Rovner ended the piece with an open-ended plea from Rosenthal.
The researchers, he said, “would like to hear from anyone with distinctly seasonal mood disorders.” Applicants woud be sent questionnaires, from which participants would be selected.
One could question the timing of casting such a net in the long days of June — when the sun was at its highest points in the sky.
What followed was a dam burst. Thousands upon thousands requested the surveys. Even more than the volume, Rosenthal was astonished at the uniformity of the answers.
Such as, I slow down when October comes. … I sleep too much. … I eat more than usual, especially sweets and starches. .. I gain weight. … I can’t concentrate. … I become depressed because I fail at various things. .. I withdraw from friends and family.
“Again and again and again, Rosenthal said, “I heard these things, and I thought: ‘Wow, we’ve got a syndrome over here.’
“As I read the questionnaires, it seemed as though Bridget had been cloned.”
Rosenthal was the lead author of the 1984 paper in which the term Seasonal Affective Disorder, with the almost too–perfect acronym SAD, first appeared.
SAD is a form of depression, prevalent mostly in the light–challenged cool seasons.
The milder form of seasonal disorder is called “winter blues.” In fact, Rosenthal’s popular treatise on the subject bears the title Winter Blues; however, the onset of the symptoms typically occurs in fall as the light dwindles rapidly.
Case estimates vary, but Rosenthal says as many as 13 million Americans suffer from SAD–related depression, whose symptoms can persist as long as five months. Up to 30 million may be afflicted with the tamer version.
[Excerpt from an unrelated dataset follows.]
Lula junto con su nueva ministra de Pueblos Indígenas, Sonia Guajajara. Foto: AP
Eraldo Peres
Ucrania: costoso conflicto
SAD “is considered a serious mental health problem” in the psychiatric community
Underscoring that the loss of light is a prime factor, SAD is seven times more prevalent in Washington State than in Florida. Women patients outnumber men by a 4:1 ratio.
And clinical diagnoses aside, indisputably the fading of the light and the onset of colder weather in the populous midlatitudes have profound mental and physical effects, despite the technological advances that have insulated us from the harshest impacts of the elements.
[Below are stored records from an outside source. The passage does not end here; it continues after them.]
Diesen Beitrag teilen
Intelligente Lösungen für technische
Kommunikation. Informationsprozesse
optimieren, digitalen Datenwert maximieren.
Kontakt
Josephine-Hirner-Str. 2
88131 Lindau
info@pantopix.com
“Light is a very powerful drug,” says Dr. Phyllis C. Zee, a professor of neurology and chief of the Center for Circadian and Sleep Medicine at Northwestern Medicine, in often light–deprived Chicago.
“We don’t think of ourselves as being seasonal creatures, but we are. There are changes that occur in our metabolism. There are changes that occur in our immune system over the course of the seasons.”
As Rosenthal pointed out, “to a greater or lesser degree, a great majority of the population experiences some changes in seasonal well–being and behavior.”